We got 1st place at trivia, and double points, but I left with a migraine and a sense of being emotionally off-balance. I’d been reminded I wasn’t “better”, and felt immensely discouraged. I wondered if I’d ever be “better”, and thinking about the doctors describing a “chronic condition that can’t be cured, but symptoms improve over time” was not something that lifted my spirits. I know when they talk about time, they’re talking about years…but I’m still the kind of girl for whom a month is an eon, and so much can change. Thinking about recovery in years is unfathomable.
It depresses me. What if I don’t have years to wait to get “better?” What if it just never happens, and I’m stuck with these limitations on my life forever? Am I just supposed to put my life on hold, waiting to see if I’m ever again the person I used to be?
I want to be free. I don’t want anyone placing limitations on me, specifically not my own body. All the partying and recklessness and attempts at self-destruction I engaged in throughout my younger years, it’s ironic that when I finally came to peace with the idea that I was an adult who was going to live past 30 without getting hit by a Mack truck or murdered by a crazy ex, a year later, I developed an illness that’s difficult to both diagnose and treat. It’s the ultimate in irony.
I trick myself into thinking I’m stronger than I am and pushing myself because I have to, because I want, and *need* to be better. I can’t afford to be sick, because who is going to manage my life for me? I can’t afford to lose everything because my body won’t cooperate, so I’ve forced myself past my comfort zone—with the help of people around me—over and over again.
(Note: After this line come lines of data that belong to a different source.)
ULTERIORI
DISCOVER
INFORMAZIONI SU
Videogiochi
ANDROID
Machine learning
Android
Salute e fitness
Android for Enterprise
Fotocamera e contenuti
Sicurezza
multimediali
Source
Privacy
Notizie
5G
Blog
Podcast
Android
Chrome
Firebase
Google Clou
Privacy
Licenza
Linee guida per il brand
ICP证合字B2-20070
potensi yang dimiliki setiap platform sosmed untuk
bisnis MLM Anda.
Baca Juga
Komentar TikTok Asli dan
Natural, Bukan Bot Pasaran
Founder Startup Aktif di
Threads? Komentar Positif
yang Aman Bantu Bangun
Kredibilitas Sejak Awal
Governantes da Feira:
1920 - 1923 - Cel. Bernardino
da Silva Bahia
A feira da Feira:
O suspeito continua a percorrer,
Yet, when I encounter an obstacle that defeats me, it beats me down a little. I should be stronger than that.
Mentally, I am, because I stayed in the environment that caused me such distress and tried to force myself to deal with it. But, physically, I just can’t do what I’d like, and that’s hard for me to accept.
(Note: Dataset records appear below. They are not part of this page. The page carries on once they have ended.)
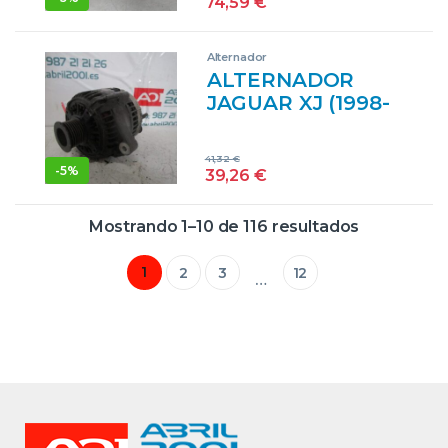
74,59
€
GENERADOR
JAGUAR/101211763
3
Alternador
JAGUAR1012117633
ALTERNADOR
VERDE
JAGUAR XJ (1998-
GENERADOR
>) 8 4.0 BC VERDE
GENERADOR
41,32
€
-
5%
39,26
€
Mostrando 1–10 de 116 resultados
1
2
3
12
…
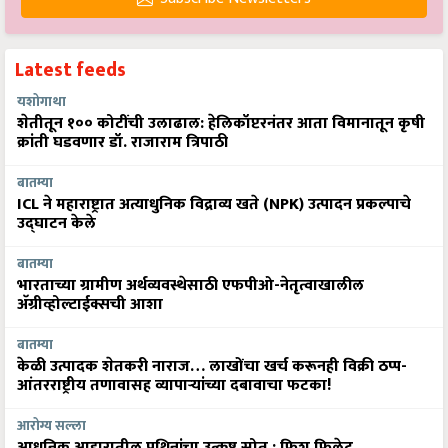
Latest feeds
यशोगाथा
शेतीतून १०० कोटींची उलाढाल: हेलिकॉप्टरनंतर आता विमानातून कृषी
क्रांती घडवणार डॉ. राजाराम त्रिपाठी
बातम्या
ICL ने महाराष्ट्रात अत्याधुनिक विद्राव्य खते (NPK) उत्पादन प्रकल्पाचे
उद्घाटन केले
बातम्या
भारताच्या ग्रामीण अर्थव्यवस्थेसाठी एफपीओ-नेतृत्वाखालील
अ‍ॅग्रीव्होल्टाईक्सची आशा
बातम्या
केळी उत्पादक शेतकरी नाराज… लाखोंचा खर्च करूनही विक्री ठप्प-
आंतरराष्ट्रीय तणावासह व्यापाऱ्यांच्या दबावाचा फटका!
आरोग्य सल्ला
आधुनिक आहारातील प्रथिनांचा उत्कृष्ट स्रोत : फिश फिलेट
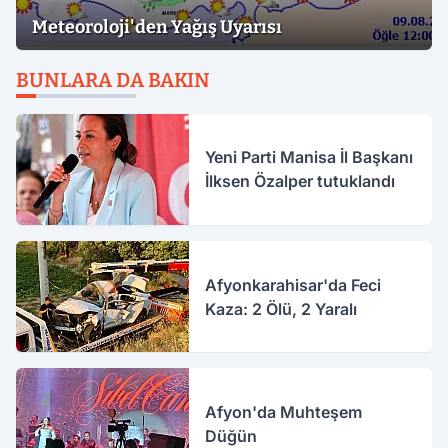
Meteoroloji'den Yağış Uyarısı
BUNLARA DA BAKIN
Yeni Parti Manisa İl Başkanı
İlksen Özalper tutuklandı
Afyonkarahisar'da Feci
Kaza: 2 Ölü, 2 Yaralı
Afyon'da Muhteşem
Düğün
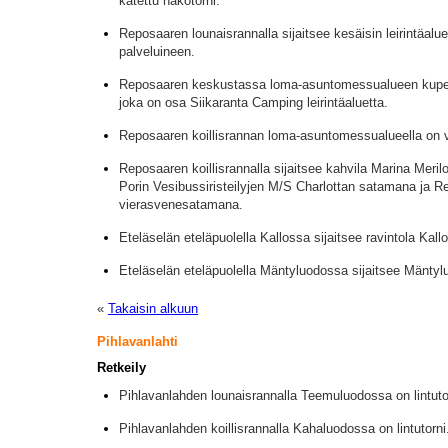
katettu näkötorni.
Reposaaren lounaisrannalla sijaitsee kesäisin leirintäal
palveluineen.
Reposaaren keskustassa loma-asuntomessualueen kupee
joka on osa Siikaranta Camping leirintäaluetta.
Reposaaren koillisrannan loma-asuntomessualueella on v
Reposaaren koillisrannalla sijaitsee kahvila Marina Merilo
Porin Vesibussiristeilyjen M/S Charlottan satamana ja 
vierasvenesatamana.
Eteläselän eteläpuolella Kallossa sijaitsee ravintola Kallo
Eteläselän eteläpuolella Mäntyluodossa sijaitsee Mäntylu
«
Takaisin alkuun
Pihlavanlahti
Retkeily
Pihlavanlahden lounaisrannalla Teemuluodossa on lintuto
Pihlavanlahden koillisrannalla Kahaluodossa on lintutorni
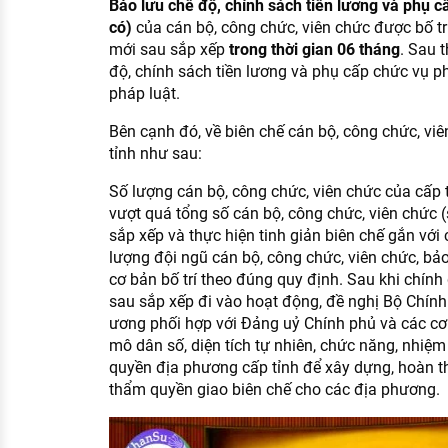
Bảo lưu chế độ, chính sách tiền lương và phụ 
có)
của cán bộ, công chức, viên chức được bố tr
mới sau sắp xếp
trong thời gian 06 tháng
. Sau 
độ, chính sách tiền lương và phụ cấp chức vụ p
pháp luật.
Bên cạnh đó, về biên chế cán bộ, công chức, vi
tỉnh như sau:
Số lượng cán bộ, công chức, viên chức của cấp 
vượt quá tổng số cán bộ, công chức, viên chức (
sắp xếp và thực hiện tinh giản biên chế gắn với 
lượng đội ngũ cán bộ, công chức, viên chức, b
cơ bản bố trí theo đúng quy định. Sau khi chín
sau sắp xếp đi vào hoạt động, đề nghị Bộ Chính
ương phối hợp với Đảng uỷ Chính phủ và các cơ
mô dân số, diện tích tự nhiên, chức năng, nhiệm
quyền địa phương cấp tỉnh để xây dựng, hoàn thiệ
thẩm quyền giao biên chế cho các địa phương.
I just want to be better. I want my freedom back, even if it doesn’t change much about my life. Knowing that the world is full of possibility and adventure, and I’m not limited from allowing those things in, that inevitably makes a world of difference.
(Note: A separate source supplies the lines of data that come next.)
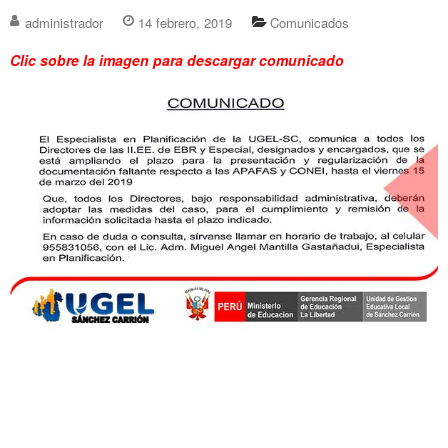
administrador
14 febrero, 2019
Comunicados
Clic sobre la imagen para descargar comunicado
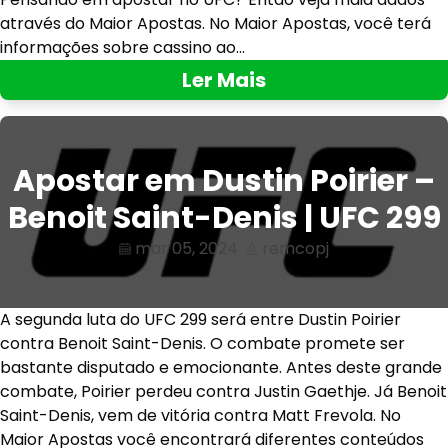
através do Maior Apostas. No Maior Apostas, você terá
informações sobre cassino ao…
Ler Mais
Apostar em Dustin Poirier –
Benoit Saint-Denis | UFC 299
mar 05, 2024
remcopj
A segunda luta do UFC 299 será entre Dustin Poirier
contra Benoit Saint-Denis. O combate promete ser
bastante disputado e emocionante. Antes deste grande
combate, Poirier perdeu contra Justin Gaethje. Já Benoit
Saint-Denis, vem de vitória contra Matt Frevola. No
Maior Apostas você encontrará diferentes conteúdos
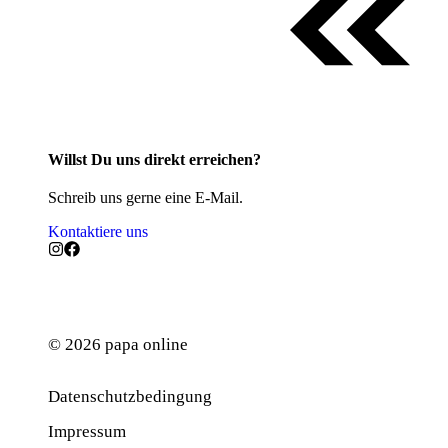
Willst Du uns direkt erreichen?
Schreib uns gerne eine E-Mail.
Kontaktiere uns
© 2026 papa online
Datenschutzbedingung
Werbung
Impressum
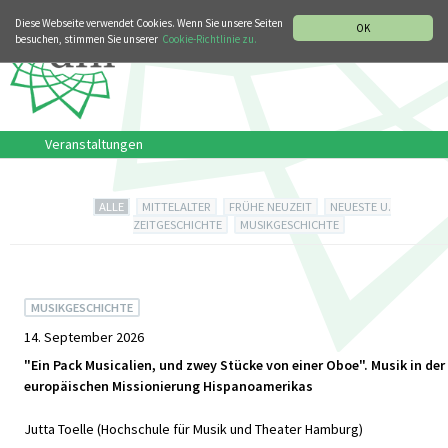
MUSIKGESCHICHTLICHE ABTEILUNG
ITALIANO
ENGLISH
Diese Webseite verwendet Cookies. Wenn Sie unsere Seiten
OK
besuchen, stimmen Sie unserer
Cookie-Richtlinie zu.
Veranstaltungen
ALLE
MITTELALTER
FRÜHE NEUZEIT
NEUESTE U.
ZEITGESCHICHTE
MUSIKGESCHICHTE
MUSIKGESCHICHTE
14. September 2026
"Ein Pack Musicalien, und zwey Stücke von einer Oboe". Musik in der
europäischen Missionierung Hispanoamerikas
Jutta Toelle (Hochschule für Musik und Theater Hamburg)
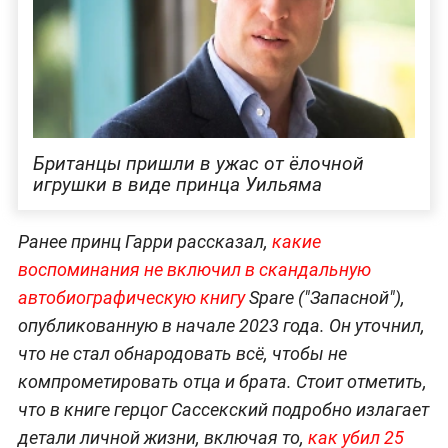
Британцы пришли в ужас от ёлочной
игрушки в виде принца Уильяма
Ранее принц Гарри рассказал,
какие
воспоминания не включил в скандальную
автобиографическую книгу
Spare ("Запасной"),
опубликованную в начале 2023 года. Он уточнил,
что не стал обнародовать всё, чтобы не
компрометировать отца и брата. Стоит отметить,
что в книге герцог Сассекский подробно излагает
детали личной жизни, включая то,
как убил 25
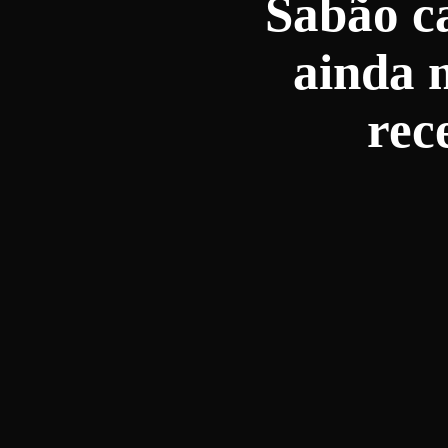
Sabão ca
ainda m
rec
I have learned to soar in different ways during this time of illness, to develop other interests and pursue a career path and explore sides of my character and relationships with other people I’d had a habit of treating very casually. I’ve learned the virtues of approaching the world as an introvert. But, yet, I still am not…and too much confinement, too much limitation, throws me into a sense of loneliness and an emotional tailspin that leaves me feeling utterly lost.
I miss *me*. Perhaps I am a better, more substantial me because of this experience…but I am ready to fly again. I am ready for experience and adventure, and it’s hard to do that when you get dizzy or panic because you can’t stand the lights or noise around you.
I used to be able to sit for 24 hours on a bus or airplane. Now I can’t fly, and I have to break up my travel plans into manageable blocks, schedule time for me to rest. I used to love the summer, and now since the heatstroke issue last year, my body can no longer tolerate direct sunlight without very ill effects.
I’m not dead yet. I shouldn’t need to schedule “nap time” in my life. And I’m not a vampire…time outside shouldn’t kill me.
Someone, please unlock the door to my cage. I want out.